• **Task instructions**: For the entries below, how many lines include the word "Foto"? Give the figure and nothing more.

[Page images and extracted text]
##########

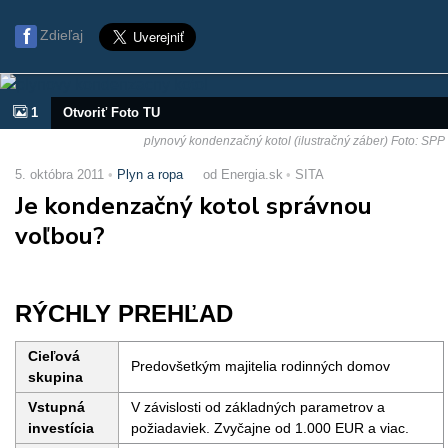
Zdieľaj
1
Otvoriť Foto TU
plynový kondenzačný kotol (ilustračný záber) Foto: SPP
5. októbra 2011
Plyn a ropa
od Energia.sk
SITA
Je kondenzačný kotol správnou
voľbou?
RÝCHLY PREHĽAD
Cieľová
Predovšetkým majitelia rodinných domov
skupina
Vstupná
V závislosti od základných parametrov a
investícia
požiadaviek. Zvyčajne od 1.000 EUR a viac.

##########

• **Output for this exercise**: 2